Prononcé par mise à disposition au greffe conformément au second alinéa de l’article 450 et 453 du Code de procédure civile le onze Mai deux mille onze, par Bernard BOUTIE, Président de Chambre, assisté de Nathalie CAILHETON, Greffier

LA COUR D’APPEL D’AGEN, 1re Chambre dans l’affaire,

ENTRE :

XXX prise en la personne de son représentant légal actuellement en fonctions domicilié en cette qualité au siège

XXX

XXX

représentée par la SCP TESTON LLAMAS, avoués

assistée de Me Françoise GENOT-DELBECQUE, avocat

DEMANDERESSE SUR RENVOI DE CASSATION ordonné par l’arrêt rendu le 07 Juillet 2009, cassant et annulant l’arrêt rendu le 24 juin 2008 par la Cour d’Appel de TOULOUSE

D’une part,

ET :

XXX prise en la personne de son représentant légal actuellement en fonctions domicilié en cette qualité au siège

XXX

XXX

représentée par la SCP PATUREAU AL RIGAULT PH, avoués

assistée de Me Nicolas MORVILLIERS, avocat

DÉFENDERESSE

D’autre part,

a rendu l’arrêt contradictoire suivant après que la cause ait été débattue et plaidée en audience publique, le 16 Mars 2011, devant Bernard BOUTIE, Président de Chambre (lequel a fait un rapport oral préalable), Dominique NOLET, Conseiller et Gérard SARRAU, Conseiller, assistés de Nathalie CAILHETON, Greffier, et qu’il en ait été délibéré par les magistrats du siège ayant assisté aux débats, les parties ayant été avisées par le Président, à l’issue des débats, que l’arrêt serait prononcé par sa mise à disposition au greffe à la date qu’il indique.

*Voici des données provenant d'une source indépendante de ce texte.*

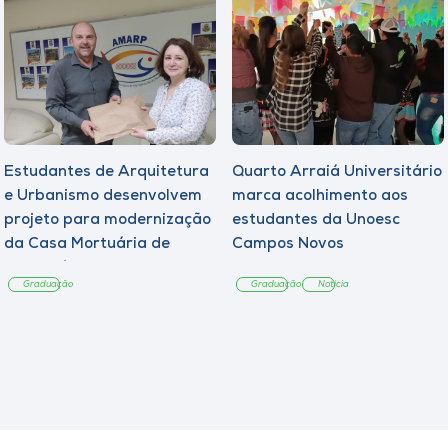
Estudantes de Arquitetura
Quarto Arraiá Universitário
e Urbanismo desenvolvem
marca acolhimento aos
projeto para modernização
estudantes da Unoesc
da Casa Mortuária de
Campos Novos
Tangará
Graduação
Graduação
Notícia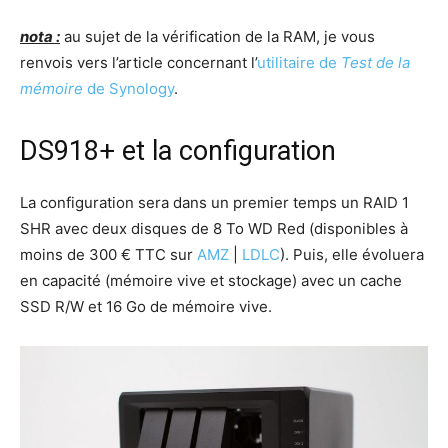
nota :
au sujet de la vérification de la RAM, je vous
renvois vers l’article concernant l’
utilitaire de
Test de la
mémoire
de Synology
.
DS918+ et la configuration
La configuration sera dans un premier temps un RAID 1
SHR avec deux disques de 8 To WD Red (disponibles à
moins de 300 € TTC sur
AMZ
|
LDLC
). Puis, elle évoluera
en capacité (mémoire vive et stockage) avec un cache
SSD R/W et 16 Go de mémoire vive.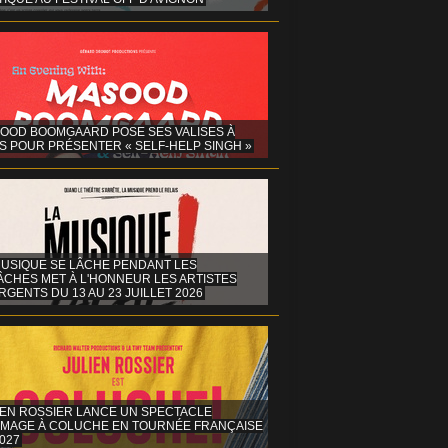
OOD BOOMGAARD POSE SES VALISES À
S POUR PRÉSENTER « SELF-HELP SINGH »
MUSIQUE SE LÂCHE PENDANT LES
ÂCHES MET À L'HONNEUR LES ARTISTES
GENTS DU 13 AU 23 JUILLET 2026
IEN ROSSIER LANCE UN SPECTACLE
MAGE À COLUCHE EN TOURNÉE FRANÇAISE
027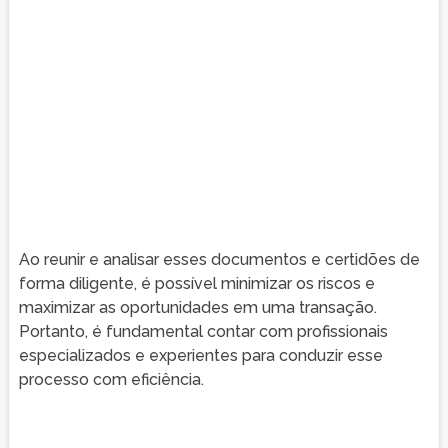
Ao reunir e analisar esses documentos e certidões de
forma diligente, é possível minimizar os riscos e
maximizar as oportunidades em uma transação.
Portanto, é fundamental contar com profissionais
especializados e experientes para conduzir esse
processo com eficiência.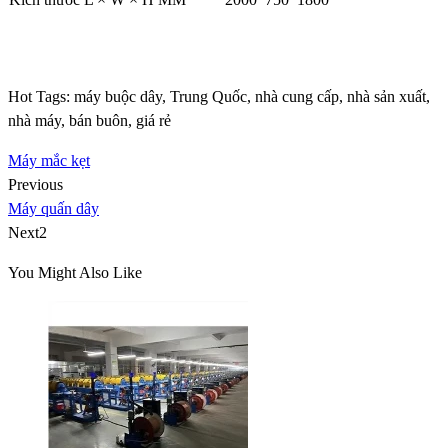
Hot Tags: máy buộc dây, Trung Quốc, nhà cung cấp, nhà sản xuất,
nhà máy, bán buôn, giá rẻ
Máy mắc kẹt
Previous
Máy quấn dây
Next2
You Might Also Like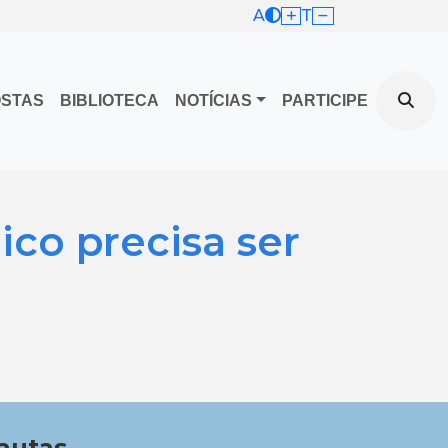
A
T
OSTAS
BIBLIOTECA
NOTÍCIAS
PARTICIPE
ico precisa ser
autas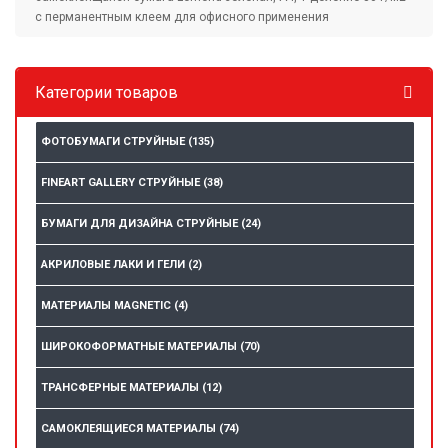
с перманентным клеем для офисного применения
Категории товаров
ФОТОБУМАГИ СТРУЙНЫЕ
(135)
FINEART GALLERY СТРУЙНЫЕ
(38)
БУМАГИ ДЛЯ ДИЗАЙНА СТРУЙНЫЕ
(24)
АКРИЛОВЫЕ ЛАКИ И ГЕЛИ
(2)
МАТЕРИАЛЫ MAGNETIC
(4)
ШИРОКОФОРМАТНЫЕ МАТЕРИАЛЫ
(70)
ТРАНСФЕРНЫЕ МАТЕРИАЛЫ
(12)
САМОКЛЕЯЩИЕСЯ МАТЕРИАЛЫ
(74)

Par jugement du 22 juillet 2002, le Tribunal de Commerce de TOULOUSE :

1°) décidait :

— Qu’en n’obtenant pas et ne justifiant pas de l’agrément requis par l’article 199 sexdecies 1 du Code Général des Impôts, la SA ACADOMIA GROUPE exerçait son activité de manière illicite,

— Que les doubles mandats mis apparemment en place par la SA ACADOMIA GROUPE ne concernent que les prestations matérielles et ne correspondent pas aux exigences de l’article 1948 du Code Civil,

— Que les doubles mandats sont purement fictifs et visent à détourner les dispositions de l’article ci-dessus du Code Général des Impôts,

— Qu’en recrutant des professeurs, en les encadrant par un responsable pédagogique, en fixant leur rémunération et le lieu d’exercice de leur activité, la SA ACADOMIA GROUPE concluait avec eux des contrats de travail,

— Que la SA ACADOMIA GROUPE violait les dispositions de l’article 125-3 du Code du Travail sur le prêt de main d''uvre et de l’article L124-3 du même code sur les entreprises de travail temporaire,

— Que la SA ACADOMIA GROUPE éludait les dispositions en matière de sécurité sociale et de TVA qui lui seraient normalement applicables,

— Que l’ensemble de ces manquements et illégalités constitue des actes de concurrence déloyale causant un préjudice à la SARL BAC PLUS,

2°) Condamnait la SA ACADOMIA GROUPE à payer à la SARL BAC PLUS une provision de 75.000 € à valoir sur la réparation du préjudice,

3°) Ordonnait pour le surplus une mission d’expertise,

4°) Ordonnait l’exécution provisoire sous réserve d’une consignation de la provision ou d’une garantie à première demande.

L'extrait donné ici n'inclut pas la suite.